I'm delighted with what I've done, monitoring my portfolio and checking in with him periodically. I now spend about 10% of the time I used to spend number crunching and moving-average charting. The investing fire has not gone out but life is a lot more pleasant watching from the sideline rather than quarter-backing from your own 10-yard line on the 3rd down.
And oh yes, my wonderful wife is a retired CPA and CFP and all I have to do is sign where she tells me come income tax time each year.

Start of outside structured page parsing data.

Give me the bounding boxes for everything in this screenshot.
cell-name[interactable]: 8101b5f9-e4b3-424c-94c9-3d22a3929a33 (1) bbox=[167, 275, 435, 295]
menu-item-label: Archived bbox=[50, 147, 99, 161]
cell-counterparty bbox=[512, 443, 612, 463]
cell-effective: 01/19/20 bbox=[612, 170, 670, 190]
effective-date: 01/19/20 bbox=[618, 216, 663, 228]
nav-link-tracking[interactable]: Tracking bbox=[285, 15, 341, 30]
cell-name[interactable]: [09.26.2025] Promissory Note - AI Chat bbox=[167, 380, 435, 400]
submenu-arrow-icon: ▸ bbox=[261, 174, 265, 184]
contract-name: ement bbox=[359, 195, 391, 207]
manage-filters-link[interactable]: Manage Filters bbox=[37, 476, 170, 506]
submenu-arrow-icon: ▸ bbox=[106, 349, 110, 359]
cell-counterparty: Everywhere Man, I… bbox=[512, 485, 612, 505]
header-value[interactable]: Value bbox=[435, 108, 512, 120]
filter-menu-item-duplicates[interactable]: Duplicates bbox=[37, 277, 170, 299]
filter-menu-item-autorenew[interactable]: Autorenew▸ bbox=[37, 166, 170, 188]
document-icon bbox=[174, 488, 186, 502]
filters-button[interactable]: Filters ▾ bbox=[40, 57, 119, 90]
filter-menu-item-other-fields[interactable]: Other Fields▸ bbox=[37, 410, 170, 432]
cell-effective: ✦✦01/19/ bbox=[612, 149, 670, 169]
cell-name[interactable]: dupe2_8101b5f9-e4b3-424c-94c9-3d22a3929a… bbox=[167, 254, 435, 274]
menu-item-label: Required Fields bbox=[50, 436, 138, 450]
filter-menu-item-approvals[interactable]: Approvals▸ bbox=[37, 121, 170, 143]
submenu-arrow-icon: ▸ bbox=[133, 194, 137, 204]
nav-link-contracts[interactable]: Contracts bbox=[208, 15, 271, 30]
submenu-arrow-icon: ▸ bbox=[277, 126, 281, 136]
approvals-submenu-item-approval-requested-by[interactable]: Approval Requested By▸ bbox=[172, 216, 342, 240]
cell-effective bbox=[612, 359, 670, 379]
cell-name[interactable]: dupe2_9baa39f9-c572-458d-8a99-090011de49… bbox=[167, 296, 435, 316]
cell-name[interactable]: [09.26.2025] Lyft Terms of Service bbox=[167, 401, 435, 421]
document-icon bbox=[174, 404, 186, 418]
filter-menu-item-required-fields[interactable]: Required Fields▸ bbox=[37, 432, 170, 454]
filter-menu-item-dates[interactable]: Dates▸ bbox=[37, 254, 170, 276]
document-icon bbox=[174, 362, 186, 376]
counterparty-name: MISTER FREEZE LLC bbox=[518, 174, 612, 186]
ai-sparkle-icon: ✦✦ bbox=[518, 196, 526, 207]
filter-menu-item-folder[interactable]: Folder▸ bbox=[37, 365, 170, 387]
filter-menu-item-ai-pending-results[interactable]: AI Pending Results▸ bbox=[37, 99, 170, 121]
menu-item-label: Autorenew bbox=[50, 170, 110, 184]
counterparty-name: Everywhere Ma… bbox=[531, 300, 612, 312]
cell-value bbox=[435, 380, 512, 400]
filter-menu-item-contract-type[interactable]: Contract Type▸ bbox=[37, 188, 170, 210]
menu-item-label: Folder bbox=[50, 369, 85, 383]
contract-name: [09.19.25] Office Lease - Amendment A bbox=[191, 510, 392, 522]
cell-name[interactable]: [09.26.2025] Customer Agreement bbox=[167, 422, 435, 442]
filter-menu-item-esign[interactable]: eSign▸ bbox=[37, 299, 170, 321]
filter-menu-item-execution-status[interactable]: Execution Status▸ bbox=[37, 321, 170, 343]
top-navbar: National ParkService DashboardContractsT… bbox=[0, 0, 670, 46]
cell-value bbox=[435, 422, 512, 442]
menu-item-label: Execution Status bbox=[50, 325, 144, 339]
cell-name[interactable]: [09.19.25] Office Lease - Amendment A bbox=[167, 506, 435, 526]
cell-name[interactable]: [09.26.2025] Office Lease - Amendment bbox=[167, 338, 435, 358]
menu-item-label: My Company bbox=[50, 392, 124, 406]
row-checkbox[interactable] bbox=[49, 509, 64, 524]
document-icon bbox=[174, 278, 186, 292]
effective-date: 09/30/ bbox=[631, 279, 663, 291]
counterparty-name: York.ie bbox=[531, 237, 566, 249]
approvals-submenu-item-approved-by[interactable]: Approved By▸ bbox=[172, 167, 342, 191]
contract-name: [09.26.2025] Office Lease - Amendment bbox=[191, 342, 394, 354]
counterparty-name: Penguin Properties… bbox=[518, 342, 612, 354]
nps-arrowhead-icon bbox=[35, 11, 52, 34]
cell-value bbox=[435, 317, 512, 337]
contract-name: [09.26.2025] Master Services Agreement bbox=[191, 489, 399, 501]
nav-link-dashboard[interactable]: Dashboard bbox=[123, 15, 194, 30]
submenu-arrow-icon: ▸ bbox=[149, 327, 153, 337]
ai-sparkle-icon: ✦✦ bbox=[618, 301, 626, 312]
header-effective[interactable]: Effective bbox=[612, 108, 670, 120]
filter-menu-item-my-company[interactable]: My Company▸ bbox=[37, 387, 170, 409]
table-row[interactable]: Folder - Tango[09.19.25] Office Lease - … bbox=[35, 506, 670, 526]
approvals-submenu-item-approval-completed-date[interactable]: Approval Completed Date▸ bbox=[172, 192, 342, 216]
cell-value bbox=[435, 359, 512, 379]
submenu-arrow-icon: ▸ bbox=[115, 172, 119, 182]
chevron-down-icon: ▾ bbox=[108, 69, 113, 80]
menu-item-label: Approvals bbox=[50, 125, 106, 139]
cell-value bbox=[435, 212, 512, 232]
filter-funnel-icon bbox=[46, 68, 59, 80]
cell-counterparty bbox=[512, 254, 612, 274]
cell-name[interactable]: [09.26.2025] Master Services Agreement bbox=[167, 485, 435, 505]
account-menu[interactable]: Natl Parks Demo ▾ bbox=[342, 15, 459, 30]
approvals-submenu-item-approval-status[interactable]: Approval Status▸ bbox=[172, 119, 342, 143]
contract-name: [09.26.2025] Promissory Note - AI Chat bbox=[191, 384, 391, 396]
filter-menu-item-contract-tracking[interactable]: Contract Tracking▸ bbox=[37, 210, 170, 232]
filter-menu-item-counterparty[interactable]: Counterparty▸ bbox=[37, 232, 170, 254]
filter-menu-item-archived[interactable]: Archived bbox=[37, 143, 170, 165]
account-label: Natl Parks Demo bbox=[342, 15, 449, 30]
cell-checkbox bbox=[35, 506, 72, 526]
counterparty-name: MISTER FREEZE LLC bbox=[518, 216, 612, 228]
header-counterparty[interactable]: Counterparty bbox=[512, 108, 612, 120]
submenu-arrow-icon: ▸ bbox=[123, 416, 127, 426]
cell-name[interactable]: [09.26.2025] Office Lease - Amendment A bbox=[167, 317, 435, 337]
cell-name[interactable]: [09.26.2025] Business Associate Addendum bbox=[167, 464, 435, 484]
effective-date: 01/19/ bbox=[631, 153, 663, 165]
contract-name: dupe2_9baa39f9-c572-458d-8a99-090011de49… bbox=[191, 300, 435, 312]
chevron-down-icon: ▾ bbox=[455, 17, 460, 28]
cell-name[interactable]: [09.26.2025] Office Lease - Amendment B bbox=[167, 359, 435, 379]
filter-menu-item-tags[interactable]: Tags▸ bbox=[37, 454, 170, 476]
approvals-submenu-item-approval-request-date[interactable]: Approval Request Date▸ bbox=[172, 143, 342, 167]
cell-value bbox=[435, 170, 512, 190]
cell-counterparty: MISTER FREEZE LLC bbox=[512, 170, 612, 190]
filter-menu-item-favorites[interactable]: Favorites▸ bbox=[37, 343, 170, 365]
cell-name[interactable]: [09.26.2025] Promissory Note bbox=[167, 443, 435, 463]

posted 3 months ago by Thomas Grzymala, CFP from Virginia
i ALSO HAVE THE FIVE INSTRUMENTS - i AM 87 YEARS OLD AND DO REALIZE THAT i THERE IS SOME COGNITIVE IMPAIRMENT -I plan to show this article to my son and daughter (both are professionals) and see if we need to do any thing more
posted 3 months ago by Jack Condrey from California
Annunities always seemed expensive compared with other options. Had I purchased one 11 years ago when I retired I would have lived on less and had less net worth than I did by managing my own investments. And this was during a decade when the market did not do real well. Of course I am 73 now and my performance may not be as good the next 11 years.
posted 3 months ago by Jay from Colorado
Good article. I have taken care of the main documents listed since 1980 and I am now 99 years old. I have been investing "on my own" for many years, but your article has convinced me I should be using more caution. I agree that mutual funds or the equivalent ETFs are the safest way for oldster to go. Buying individual stocks or bonds requires too much from oldsters.
posted 3 months ago by Rudolph Heider from Missouri
Another Good Article - I'll be 65 next year and this is my wake-up call. My wife and I have talked about it but have not acted yet ,as I suspect is not all that uncommon?
Joining AAII is something I should have done long ago!
posted 3 months ago by Charles Goetz from New York
My husband and I have had these five documents since 1995 and updated them twice. We are both in our 80's and realize we are not as astute as when we retired and so have given a major part of our portfolio over to Schwab for management. We will consider writing a letter to our executor detailing why we have positioned our other investments.